The mystery now is to identify which change/commit fixed this issue... :upside_down_face:

This topic was automatically closed 10 days after the last reply. New replies are no longer allowed.

Hi @981213!

I noticed that you landed a patch ramips: mt7621: do memory detection on KSEG1.

I tried to contact @dsouza about revisit this unresolved bootloop issue.
We messaged and I gave a try to backport your fix to Kernel 5.4 exactly on top of the failing commit: r18195-d1c7df9c4b

@dsouza compiled it and reported back that it fixes the bootlop.

While he reported that a later build (r18287-f9a28d216d) doesn't reproduce the issue, it's clear to me that your patch is the real solution for this problem.

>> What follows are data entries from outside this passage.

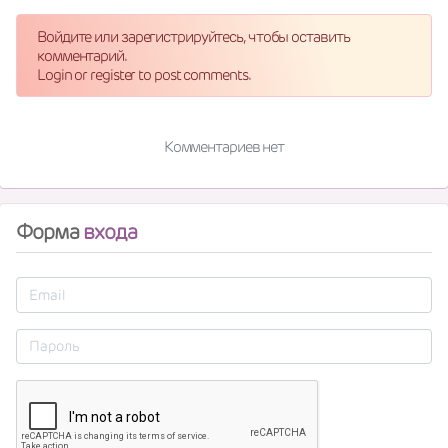
Войдите или зарегистрируйтесь, чтобы оставить
комментарий.
Login or register to post comments.
Комментариев нет
Форма
входа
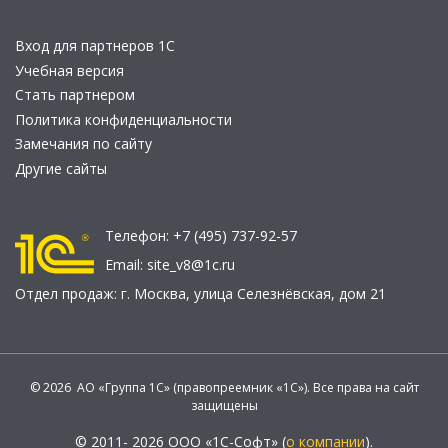
Вход для партнеров 1С
Учебная версия
Стать партнером
Политика конфиденциальности
Замечания по сайту
Другие сайты
Телефон:
+7 (495) 737-92-57
Email:
site_v8@1c.ru
Отдел продаж:
г. Москва
,
улица Селезнёвская, дом 21
© 2026 АО «Группа 1С» (правопреемник «1С»). Все права на сайт
защищены
© 2011- 2026 ООО «1С-Софт» (
о компании
).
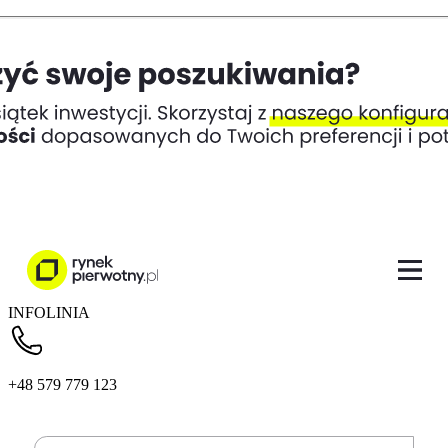
INFOLINIA
+48 579 779 123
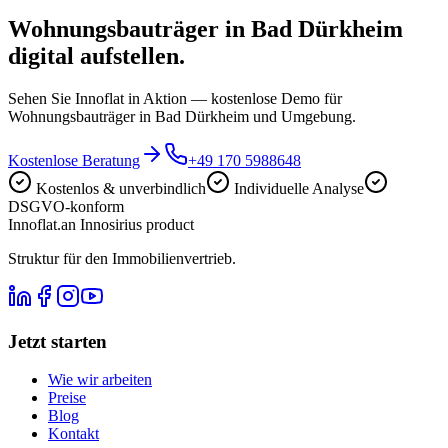
Wohnungsbauträger in Bad Dürkheim
digital aufstellen.
Sehen Sie Innoflat in Aktion — kostenlose Demo für
Wohnungsbauträger in Bad Dürkheim und Umgebung.
Kostenlose Beratung
+49 170 5988648
Kostenlos & unverbindlich
Individuelle Analyse
DSGVO-konform
Innoflat
.
an Innosirius product
Struktur für den Immobilienvertrieb.
Jetzt starten
Wie wir arbeiten
Preise
Blog
Kontakt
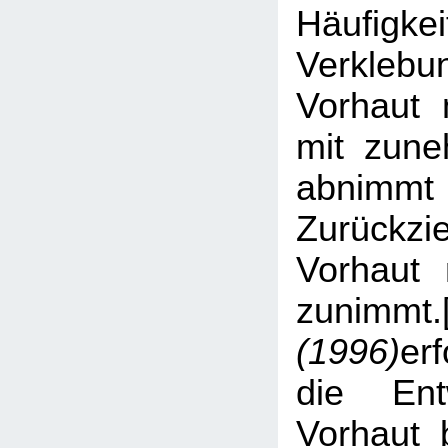
Häufi
Verkle
Vorhaut 
mit zune
abnim
Zurückzi
Vorhaut 
zunimmt.
(1996)
er
die Ent
Vorhaut 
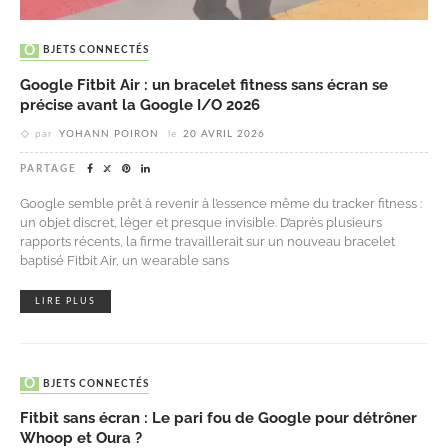
OBJETS CONNECTÉS
Google Fitbit Air : un bracelet fitness sans écran se
précise avant la Google I/O 2026
par
YOHANN POIRON
le
20 AVRIL 2026
PARTAGE
Google semble prêt à revenir à l’essence même du tracker fitness :
un objet discret, léger et presque invisible. D’après plusieurs
rapports récents, la firme travaillerait sur un nouveau bracelet
baptisé Fitbit Air, un wearable sans
LIRE PLUS
OBJETS CONNECTÉS
Fitbit sans écran : Le pari fou de Google pour détrôner
Whoop et Oura ?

@981213, as Kernel 5.4 is still in release 21.02, may I backport / ask for backporting your commit 2f024b793311 to 21.02?

1 Like

Hi! As you've already done the backport, feel free to submit your work to mail list or Github pull request :smiley:

1 Like

@dsouza just pushed the 21.02 backport:

Please test this too!
And if you don't mind, provide a Tested-by: too, thanks!

@xablocs, I'm willing to test, but how do you want me to test?

I mean, in the previous test, I've applied your backported patch (to kernel 5.4) on the failing build (r18195-d1c7df9c4b) and confirmed it worked.

I understand that the patch is now committed to master, but the current master dropped support to kernel 5.4 and only builds with kernel 5.10.

So, how do you believe I could test it? Perhaps releasing this patch to the 21.01 head (which is still on kernel 5.4) and test with a 21.01 head build?